Furthermore, in the drum-type transmission 1 of the present embodiment, the arm checking portion 156A is formed by cutting the one end portion 150a of the speed change operation shaft 150. Therefore, the speed change operation shaft 150 can be assembled without increasing the number of parts. The arm checking portion 156A can be provided in the drum-type transmission 1, and the reliability of the parking lock mechanism 500A in the drum-type transmission 1 can be improved with a low-cost and compact configuration without causing a significant increase in manufacturing cost.

It should be noted that the arm checking portion 156A may or may not be in contact with the parking operating arm 510 when the parking is locked. That is, the arm restraint portion 156A is provided only when the parking pushing member 530 cannot hold the parking actuating arm 510 at the lock position even though the drum member 140 is at the parking position. It may contact the operating arm 510 to restrict the movement of the parking operating arm 510 to the unlocking position side so that the parking operating arm 510 does not separate from the parking concave/convex portion 112P.

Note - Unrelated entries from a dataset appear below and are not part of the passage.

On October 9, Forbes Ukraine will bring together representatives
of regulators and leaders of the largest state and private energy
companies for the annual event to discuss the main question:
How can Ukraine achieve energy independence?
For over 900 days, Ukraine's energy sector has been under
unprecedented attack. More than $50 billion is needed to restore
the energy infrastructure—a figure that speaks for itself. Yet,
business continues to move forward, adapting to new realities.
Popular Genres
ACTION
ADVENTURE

Further, the shape of the arm checking portion 156A is not limited to the substantially fan-shaped columnar shape, and may be other shapes such as a columnar shape. Further, instead of the arm restraint portion 156A formed by cutting out a portion of the shift operating shaft 150, a parking operating arm 510 is attached to one end portion 150a of the shift operating shaft 150 when the drum member 140 is positioned at the parking position. It is also possible to configure the arm checking portion by attaching a separate member that restricts the movement of the arm toward the unlocked position.

Further, the engaging hole 517A in the parking operating arm 510 with which the arm restraint portion 156A contacts is not limited to a circular shape, and may have other shapes such as an L-shaped groove. It may be released on the outer peripheral side surface of 510 . In addition, the arm checking portion 156A contacts the parking operating arm 510 at a position opposite to the second shifter member 110L (parking gear) with respect to the parking operating arm 510. In addition, it may be provided at a portion of the outer peripheral side surface of the parking operating arm 510 opposite to the second shifter member 110L.

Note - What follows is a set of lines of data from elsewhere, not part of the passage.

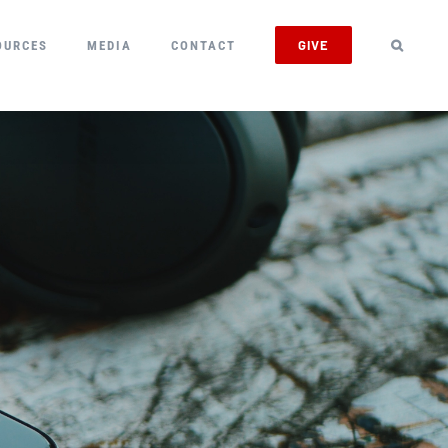
GIVE
OURCES
MEDIA
CONTACT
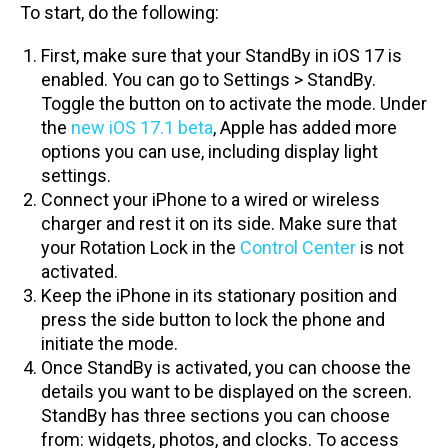
To start, do the following:
First, make sure that your StandBy in iOS 17 is
enabled. You can go to Settings > StandBy.
Toggle the button on to activate the mode. Under
the
new iOS 17.1 beta
, Apple has added more
options you can use, including display light
settings.
Connect your iPhone to a wired or wireless
charger and rest it on its side. Make sure that
your Rotation Lock in the
Control Center
is not
activated.
Keep the iPhone in its stationary position and
press the side button to lock the phone and
initiate the mode.
Once StandBy is activated, you can choose the
details you want to be displayed on the screen.
StandBy has three sections you can choose
from: widgets, photos, and clocks. To access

Next, the parking lock holding mechanism 700 will be described with reference to FIGS. 3, 6 and 7. FIG. FIG. 6 is a cross-sectional view corresponding to the BB position in FIG. 3, (A) showing the parking release state, and (B) showing the parking state. FIG. 7 is a diagram schematically showing the parking lock holding mechanism 700 and its control system. 3, the second shift idle gear 204 of the shift gear train 200 is shown in cross section along the lock member engaging portion 204a. 6, illustration of the transmission housing 805 and the shift gear chamber cover 806 is omitted.

As shown in FIG. 3, a parking lock holding mechanism 700 is provided on a shift gear chamber cover 806 attached to the transmission housing 805 . The parking lock holding mechanism 700 is configured to lock one of the plurality of shift gears 201, 203, 204, 205 constituting the shift gear train 200 when the drum member 140 is at the parking position (when the shift operation arm 155 is at the parking position P). In this embodiment, the gear lock member 702 is engaged with the lock member engaging portion 204a provided on the second shift idle gear 204 to prohibit the shift gear 204 from rotating.

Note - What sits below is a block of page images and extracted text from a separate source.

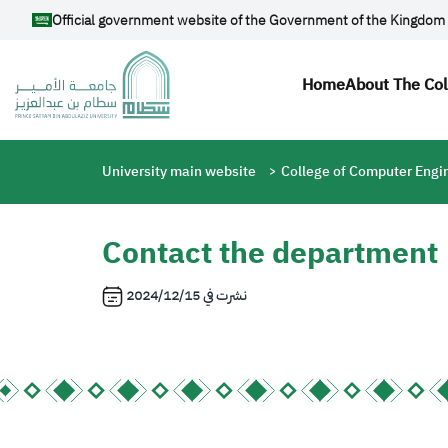
Skip to main content
Official government website of the Government of the Kingdom 
Main navi
Home
About The Co
Breadcrumb
University main website
College of Computer Engi
Contact the department
2024/12/15
نشرت في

The parking lock holding mechanism 700 includes a solenoid 701 as an example of an electric actuator that slides the gear lock member 702 in a direction to engage or disengage the lock member engaging portion 204a. Solenoid 701 is attached to the outer surface of shift gear chamber cover 806 so that gear lock member 702 provided at the tip of plunger 703 faces the side surface of second shift idle gear 204 within shift gear chamber 805a. In this embodiment, the tip portion of the plunger 703 itself constitutes the gear lock member 702, but a separate member that can be engaged with the lock member engaging portion 204a is provided at the tip portion of the plunger 703 as a gear lock engagement member. good too.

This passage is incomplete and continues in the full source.